Steuerberatung -

Berücksichtigung von Beiträgen zur Versorgungsanstalt des Bundes und der Länder beim Kindergeld

Beiträge zur Versorgungsanstalt des Bundes und der Länder sind mit gesetzlichen Sozialversicherungsbeiträgen bei der Ermittlung der Einkünfte und Bezüge der Kinder von Kindergeldberechtigten gleichzustellen.

Zum Sachverhalt:
Der Kläger beantragte bei der Familienkasse für das Jahr 2003 Kindergeld für seine Tochter. Diese absolvierte im gesamten Jahr 2003 eine Ausbildung zur Kinderkrankenschwester. Ihre Einkünfte und Bezüge betrugen in dem Jahr 9.625 EUR. Hiervon behielt der Arbeitgeber Beiträge zur gesetzlichen Sozialversicherung (Krankenversicherung, Rentenversicherung, Arbeitslosenversicherung und Pflegeversicherung) i.H.v. insgesamt 2.378 EUR ein. Darüber hinaus behielt der Arbeitgeber weitere 149,99 EUR ein, die er als Arbeitnehmeranteil an die Versorgungsanstalt des Bundes und der Länder (VBL) weiterleitete.
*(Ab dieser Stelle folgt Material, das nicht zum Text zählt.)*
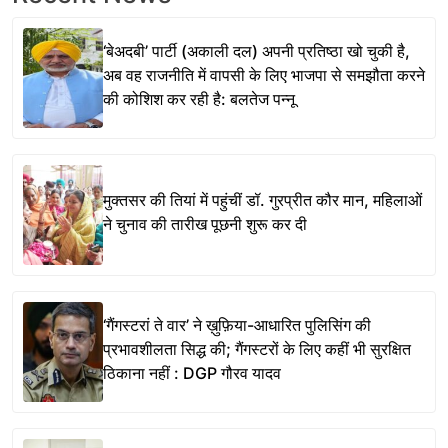
‘बेअदबी’ पार्टी (अकाली दल) अपनी प्रतिष्ठा खो चुकी है,
अब वह राजनीति में वापसी के लिए भाजपा से समझौता करने
की कोशिश कर रही है: बलतेज पन्नू
मुक्तसर की तियां में पहुंचीं डॉ. गुरप्रीत कौर मान, महिलाओं
ने चुनाव की तारीख पूछनी शुरू कर दी
‘गैंगस्टरां ते वार’ ने ख़ुफ़िया-आधारित पुलिसिंग की
प्रभावशीलता सिद्ध की; गैंगस्टरों के लिए कहीं भी सुरक्षित
ठिकाना नहीं : DGP गौरव यादव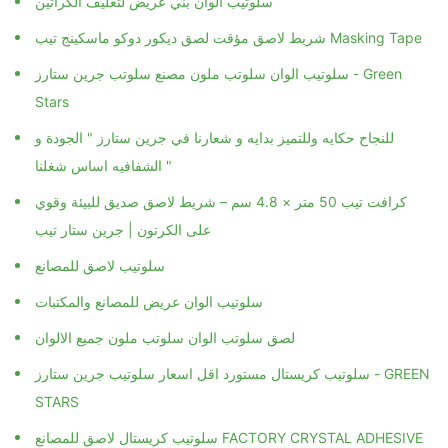
سلوتيب الوان بني عريض لتغليف الكراتين
شريط لاصق مؤقت لصق ديكور دوكو ماسكينج تيب Masking Tape
سلوتيب الوان سلوتب ملون مصنع سلوتب جرين ستارز - Green
Stars
للنجاح حكايه وللتميز بدايه و شعارنا في جرين ستارز " الجودة و
الشفافيه اساس شغلنا "
كرافت تيب 50 متر × 4.8 سم – شريط لاصق صديق للبيئة وقوي
على الكرتون | جرين ستار تيب
سلوتيب لاصق للمصانع
سلوتيب الوان عريض للمصانع والمكتبات
لصق سلوتب الوان سلوتب ملون جميع الالوان
سلوتيب كريستال مستورد اقل اسعار سلوتيب جرين ستارز - GREEN
STARS
سلوتيب كريستال لاصق للمصانع FACTORY CRYSTAL ADHESIVE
Die beklagte Familienkasse lehnte die Kindergeldfestsetzung für die Tochter für das Jahr 2003 ab, da die Einkünfte und Bezüge der Tochter des Klägers auch unter Einbeziehung des Arbeitnehmeranteils zur gesetzlichen Sozialversicherung mit 7.247 EUR (9.625 EUR abzüglich 2.378 EUR) über dem maßgeblichen Grenzbetrag von 7.188 EUR lagen. Die Aufwendungen für die Beiträge zur VBL wurden bei der Berechnung nicht berücksichtigt, da es sich dabei nach Auffassung der Kindergeldkasse nicht um eine gesetzliche Versicherung handelte.

Die Entscheidung des Gerichts:
Das Niedersächsische Finanzgericht stellte fest, dass der Kläger nach § 62 Abs. 1 Nr. 1, § 63 Abs. 1 Nr. 1 i.V.m. § 32 Abs. 1 Nr. 1, Abs. 4 Satz 1 Nr. 2a EStG für das gesamte Jahr 2003 einen Anspruch auf Gewährung von Kindergeld für seine Tochter hatte, da die maßgeblichen Einkünfte und Bezüge der Tochter des Klägers unter dem gesetzlichen Grenzbetrag lagen. Nach der Entscheidung des Bundesverfassungsgerichts vom 11.01.2005 (2 BVR 167/02, BVerfG 112, 164) sei § 32 Abs. 4 Satz 2 EStG dahingehend verfassungskonform auszulegen, dass der Relativsatz „die zur Bestreitung des Unterhalts ... bestimmt oder geeignet sind" nicht nur auf Bezüge, sondern auch auf Einkünfte des Kindes zu beziehen sei. Dementsprechend seien die Beiträge zur gesetzlichen Sozialversicherung (Renten-, Kranken-, Pflege- und Arbeitslosenversicherung) i.H.v. 2.378 EUR bei der Ermittlung abzuziehen.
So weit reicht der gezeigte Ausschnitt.